For the records below, give the count of lines holding the word "body" and nothing more.
======== Task material
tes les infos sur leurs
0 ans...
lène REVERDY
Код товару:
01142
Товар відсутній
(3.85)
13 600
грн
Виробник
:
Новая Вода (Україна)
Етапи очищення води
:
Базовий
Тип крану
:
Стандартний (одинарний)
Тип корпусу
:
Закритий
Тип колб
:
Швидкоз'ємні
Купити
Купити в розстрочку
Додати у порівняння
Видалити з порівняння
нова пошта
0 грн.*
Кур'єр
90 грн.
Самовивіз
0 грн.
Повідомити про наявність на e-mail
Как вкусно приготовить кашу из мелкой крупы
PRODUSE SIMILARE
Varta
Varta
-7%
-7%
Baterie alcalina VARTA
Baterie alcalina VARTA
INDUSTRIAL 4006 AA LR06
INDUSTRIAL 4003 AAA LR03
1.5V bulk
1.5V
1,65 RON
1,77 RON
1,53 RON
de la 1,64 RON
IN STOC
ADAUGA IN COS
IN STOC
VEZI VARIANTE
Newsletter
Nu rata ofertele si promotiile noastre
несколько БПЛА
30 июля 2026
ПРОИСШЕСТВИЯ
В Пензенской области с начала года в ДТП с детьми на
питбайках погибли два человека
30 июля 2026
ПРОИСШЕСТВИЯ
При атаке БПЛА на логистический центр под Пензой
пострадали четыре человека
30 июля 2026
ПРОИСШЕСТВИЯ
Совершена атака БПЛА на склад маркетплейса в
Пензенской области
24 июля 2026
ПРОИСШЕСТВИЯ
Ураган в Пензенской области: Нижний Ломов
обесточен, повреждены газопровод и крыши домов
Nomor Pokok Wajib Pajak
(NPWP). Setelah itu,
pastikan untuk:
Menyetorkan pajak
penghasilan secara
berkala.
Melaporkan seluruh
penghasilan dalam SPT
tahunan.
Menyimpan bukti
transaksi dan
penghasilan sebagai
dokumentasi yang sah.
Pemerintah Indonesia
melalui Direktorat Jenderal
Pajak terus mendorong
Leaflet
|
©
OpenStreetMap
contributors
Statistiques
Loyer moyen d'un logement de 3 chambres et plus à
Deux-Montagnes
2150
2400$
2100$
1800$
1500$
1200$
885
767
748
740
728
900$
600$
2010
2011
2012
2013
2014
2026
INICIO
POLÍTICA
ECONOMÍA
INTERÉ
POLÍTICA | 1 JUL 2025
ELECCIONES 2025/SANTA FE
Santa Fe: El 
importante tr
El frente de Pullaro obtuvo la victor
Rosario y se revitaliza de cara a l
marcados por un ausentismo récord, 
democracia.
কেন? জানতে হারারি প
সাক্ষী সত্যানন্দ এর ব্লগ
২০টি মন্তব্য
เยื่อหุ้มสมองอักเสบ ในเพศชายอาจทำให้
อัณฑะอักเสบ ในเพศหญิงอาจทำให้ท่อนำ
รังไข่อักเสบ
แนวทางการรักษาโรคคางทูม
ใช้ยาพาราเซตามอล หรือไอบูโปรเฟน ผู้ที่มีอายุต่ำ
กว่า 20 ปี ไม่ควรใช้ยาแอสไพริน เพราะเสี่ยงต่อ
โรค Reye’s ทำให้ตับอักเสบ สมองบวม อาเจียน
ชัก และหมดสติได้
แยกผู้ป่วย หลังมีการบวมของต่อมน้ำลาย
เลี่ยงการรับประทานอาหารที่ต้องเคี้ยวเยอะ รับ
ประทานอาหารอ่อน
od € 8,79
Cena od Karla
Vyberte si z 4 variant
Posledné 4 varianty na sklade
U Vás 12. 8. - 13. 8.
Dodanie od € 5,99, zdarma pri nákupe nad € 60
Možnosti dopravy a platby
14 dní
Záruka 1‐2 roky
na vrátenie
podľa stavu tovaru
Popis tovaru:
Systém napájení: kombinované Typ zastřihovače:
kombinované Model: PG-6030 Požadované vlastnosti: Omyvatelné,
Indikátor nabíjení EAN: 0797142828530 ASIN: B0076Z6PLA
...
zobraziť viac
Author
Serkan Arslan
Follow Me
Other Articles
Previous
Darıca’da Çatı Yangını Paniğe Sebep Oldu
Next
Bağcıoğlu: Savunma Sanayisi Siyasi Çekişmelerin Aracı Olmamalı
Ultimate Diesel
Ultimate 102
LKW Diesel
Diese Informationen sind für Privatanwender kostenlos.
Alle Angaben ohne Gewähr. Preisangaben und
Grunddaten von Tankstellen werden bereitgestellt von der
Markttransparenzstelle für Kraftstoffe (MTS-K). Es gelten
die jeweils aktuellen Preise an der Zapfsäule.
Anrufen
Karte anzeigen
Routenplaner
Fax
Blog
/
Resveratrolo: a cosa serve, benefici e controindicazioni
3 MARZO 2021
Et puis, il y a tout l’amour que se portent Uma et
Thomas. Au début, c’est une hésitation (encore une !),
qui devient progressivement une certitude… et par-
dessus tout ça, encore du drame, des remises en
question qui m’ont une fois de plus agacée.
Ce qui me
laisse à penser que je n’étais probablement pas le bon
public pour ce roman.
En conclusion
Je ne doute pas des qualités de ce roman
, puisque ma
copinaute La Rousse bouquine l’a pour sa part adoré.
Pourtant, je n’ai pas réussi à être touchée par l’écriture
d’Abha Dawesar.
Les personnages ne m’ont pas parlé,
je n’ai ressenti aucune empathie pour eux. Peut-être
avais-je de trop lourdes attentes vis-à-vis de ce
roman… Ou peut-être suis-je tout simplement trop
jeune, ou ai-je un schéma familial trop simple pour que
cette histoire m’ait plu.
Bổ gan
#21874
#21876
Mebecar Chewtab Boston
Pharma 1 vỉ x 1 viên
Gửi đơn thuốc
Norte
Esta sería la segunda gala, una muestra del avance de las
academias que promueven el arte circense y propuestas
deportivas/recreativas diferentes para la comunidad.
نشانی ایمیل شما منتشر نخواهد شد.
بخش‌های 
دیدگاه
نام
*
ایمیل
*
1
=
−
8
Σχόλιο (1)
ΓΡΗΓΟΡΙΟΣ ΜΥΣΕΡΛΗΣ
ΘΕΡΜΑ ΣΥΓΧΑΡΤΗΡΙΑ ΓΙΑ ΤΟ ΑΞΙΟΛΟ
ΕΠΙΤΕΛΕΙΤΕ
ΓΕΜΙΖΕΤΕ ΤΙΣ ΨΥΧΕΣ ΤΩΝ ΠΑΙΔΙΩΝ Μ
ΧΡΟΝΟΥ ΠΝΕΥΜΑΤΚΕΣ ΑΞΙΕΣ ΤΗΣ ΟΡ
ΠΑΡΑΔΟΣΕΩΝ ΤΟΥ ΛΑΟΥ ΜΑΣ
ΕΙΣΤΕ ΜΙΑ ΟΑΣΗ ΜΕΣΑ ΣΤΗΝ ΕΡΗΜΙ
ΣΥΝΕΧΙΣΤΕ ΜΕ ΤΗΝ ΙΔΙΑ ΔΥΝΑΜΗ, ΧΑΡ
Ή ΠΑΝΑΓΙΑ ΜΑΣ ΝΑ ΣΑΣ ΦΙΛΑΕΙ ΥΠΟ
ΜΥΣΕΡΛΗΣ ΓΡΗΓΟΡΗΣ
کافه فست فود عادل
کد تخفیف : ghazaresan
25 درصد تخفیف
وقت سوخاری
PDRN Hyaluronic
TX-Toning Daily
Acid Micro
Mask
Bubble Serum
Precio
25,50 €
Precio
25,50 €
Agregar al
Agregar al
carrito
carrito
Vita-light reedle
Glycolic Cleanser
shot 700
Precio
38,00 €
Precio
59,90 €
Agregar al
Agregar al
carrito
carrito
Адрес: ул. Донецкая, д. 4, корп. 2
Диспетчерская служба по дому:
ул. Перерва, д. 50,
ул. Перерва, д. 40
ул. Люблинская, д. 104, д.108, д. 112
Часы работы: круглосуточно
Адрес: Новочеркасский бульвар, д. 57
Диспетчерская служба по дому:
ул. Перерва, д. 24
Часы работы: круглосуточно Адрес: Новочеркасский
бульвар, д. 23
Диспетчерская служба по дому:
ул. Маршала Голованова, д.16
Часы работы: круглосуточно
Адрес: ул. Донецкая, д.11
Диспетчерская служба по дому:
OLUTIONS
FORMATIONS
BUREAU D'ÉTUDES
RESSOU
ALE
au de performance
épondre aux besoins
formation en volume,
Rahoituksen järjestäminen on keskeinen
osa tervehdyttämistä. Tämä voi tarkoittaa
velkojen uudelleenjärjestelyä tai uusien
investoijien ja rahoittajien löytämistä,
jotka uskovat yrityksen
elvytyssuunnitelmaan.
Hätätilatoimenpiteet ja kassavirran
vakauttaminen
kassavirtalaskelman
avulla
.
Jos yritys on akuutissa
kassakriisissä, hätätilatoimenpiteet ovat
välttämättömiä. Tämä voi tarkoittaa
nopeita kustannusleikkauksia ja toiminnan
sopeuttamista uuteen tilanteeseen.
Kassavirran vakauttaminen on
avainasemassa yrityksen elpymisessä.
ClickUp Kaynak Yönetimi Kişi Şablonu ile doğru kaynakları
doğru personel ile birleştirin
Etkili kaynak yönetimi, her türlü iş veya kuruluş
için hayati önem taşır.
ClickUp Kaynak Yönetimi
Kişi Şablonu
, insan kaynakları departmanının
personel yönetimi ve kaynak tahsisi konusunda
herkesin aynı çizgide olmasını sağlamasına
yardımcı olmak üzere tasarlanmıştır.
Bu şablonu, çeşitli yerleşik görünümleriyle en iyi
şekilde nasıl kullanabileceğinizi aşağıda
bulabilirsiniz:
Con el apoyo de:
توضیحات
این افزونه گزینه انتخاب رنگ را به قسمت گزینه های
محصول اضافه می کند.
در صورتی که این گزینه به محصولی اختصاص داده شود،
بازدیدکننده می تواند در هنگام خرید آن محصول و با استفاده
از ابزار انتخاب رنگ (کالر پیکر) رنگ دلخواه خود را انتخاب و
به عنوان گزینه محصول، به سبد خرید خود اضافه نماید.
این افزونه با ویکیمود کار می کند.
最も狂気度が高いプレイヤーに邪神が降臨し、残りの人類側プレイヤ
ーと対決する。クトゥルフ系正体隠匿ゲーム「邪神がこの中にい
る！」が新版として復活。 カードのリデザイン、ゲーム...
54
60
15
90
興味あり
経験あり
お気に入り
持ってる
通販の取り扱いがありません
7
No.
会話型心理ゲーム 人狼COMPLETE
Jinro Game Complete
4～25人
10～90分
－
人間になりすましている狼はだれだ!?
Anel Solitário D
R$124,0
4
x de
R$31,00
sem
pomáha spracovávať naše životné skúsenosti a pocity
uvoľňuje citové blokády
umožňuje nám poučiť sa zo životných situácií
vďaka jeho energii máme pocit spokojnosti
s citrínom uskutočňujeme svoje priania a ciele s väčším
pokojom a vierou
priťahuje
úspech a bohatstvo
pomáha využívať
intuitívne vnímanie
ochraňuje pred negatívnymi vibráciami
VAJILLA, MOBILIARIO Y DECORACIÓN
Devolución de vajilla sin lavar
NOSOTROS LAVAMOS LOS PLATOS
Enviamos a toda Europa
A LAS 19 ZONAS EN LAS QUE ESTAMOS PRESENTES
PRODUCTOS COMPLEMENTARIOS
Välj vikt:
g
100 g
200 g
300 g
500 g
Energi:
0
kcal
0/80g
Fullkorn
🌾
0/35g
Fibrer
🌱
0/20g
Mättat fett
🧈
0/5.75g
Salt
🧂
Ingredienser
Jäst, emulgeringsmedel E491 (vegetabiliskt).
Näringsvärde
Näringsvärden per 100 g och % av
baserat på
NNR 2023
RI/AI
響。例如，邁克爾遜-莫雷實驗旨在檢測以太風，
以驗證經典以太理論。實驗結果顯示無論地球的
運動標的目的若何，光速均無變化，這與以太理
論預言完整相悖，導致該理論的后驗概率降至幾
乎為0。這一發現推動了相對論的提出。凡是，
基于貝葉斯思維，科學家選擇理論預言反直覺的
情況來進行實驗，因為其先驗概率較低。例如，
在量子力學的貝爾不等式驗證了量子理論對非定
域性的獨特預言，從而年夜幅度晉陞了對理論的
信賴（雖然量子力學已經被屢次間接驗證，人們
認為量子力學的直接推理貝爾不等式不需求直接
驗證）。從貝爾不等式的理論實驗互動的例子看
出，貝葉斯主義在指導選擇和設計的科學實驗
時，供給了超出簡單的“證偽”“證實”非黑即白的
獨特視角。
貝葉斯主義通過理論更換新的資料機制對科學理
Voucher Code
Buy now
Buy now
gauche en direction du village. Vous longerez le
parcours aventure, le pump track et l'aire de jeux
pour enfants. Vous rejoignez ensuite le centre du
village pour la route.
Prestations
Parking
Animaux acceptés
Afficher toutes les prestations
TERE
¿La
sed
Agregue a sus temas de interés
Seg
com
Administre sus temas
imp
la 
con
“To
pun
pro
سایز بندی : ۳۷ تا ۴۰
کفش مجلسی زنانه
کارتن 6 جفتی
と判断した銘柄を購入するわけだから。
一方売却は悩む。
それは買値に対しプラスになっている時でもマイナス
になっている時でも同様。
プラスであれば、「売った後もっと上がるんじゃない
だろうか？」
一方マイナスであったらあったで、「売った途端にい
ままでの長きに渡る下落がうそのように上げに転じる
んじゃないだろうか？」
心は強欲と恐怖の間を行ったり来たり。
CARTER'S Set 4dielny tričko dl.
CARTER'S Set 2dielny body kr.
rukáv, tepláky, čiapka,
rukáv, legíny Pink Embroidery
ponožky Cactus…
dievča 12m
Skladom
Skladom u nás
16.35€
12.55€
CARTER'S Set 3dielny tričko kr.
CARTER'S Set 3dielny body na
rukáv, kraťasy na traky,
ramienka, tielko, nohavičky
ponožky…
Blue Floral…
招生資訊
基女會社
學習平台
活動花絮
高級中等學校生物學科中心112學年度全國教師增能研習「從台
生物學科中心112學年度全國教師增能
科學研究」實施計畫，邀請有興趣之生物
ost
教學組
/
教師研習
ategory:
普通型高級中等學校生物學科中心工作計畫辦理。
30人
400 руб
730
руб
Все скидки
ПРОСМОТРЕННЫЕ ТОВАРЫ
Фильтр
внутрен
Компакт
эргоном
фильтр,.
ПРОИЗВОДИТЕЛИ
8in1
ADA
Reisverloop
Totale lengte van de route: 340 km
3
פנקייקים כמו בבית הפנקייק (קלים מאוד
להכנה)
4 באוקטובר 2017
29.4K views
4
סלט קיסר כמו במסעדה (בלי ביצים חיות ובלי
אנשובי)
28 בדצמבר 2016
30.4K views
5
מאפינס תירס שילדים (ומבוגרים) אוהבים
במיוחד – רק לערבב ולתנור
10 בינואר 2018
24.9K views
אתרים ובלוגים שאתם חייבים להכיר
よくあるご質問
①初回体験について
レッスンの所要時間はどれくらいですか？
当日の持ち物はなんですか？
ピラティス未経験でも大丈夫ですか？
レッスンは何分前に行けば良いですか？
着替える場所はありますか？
================
■ **Response to this exercise**
2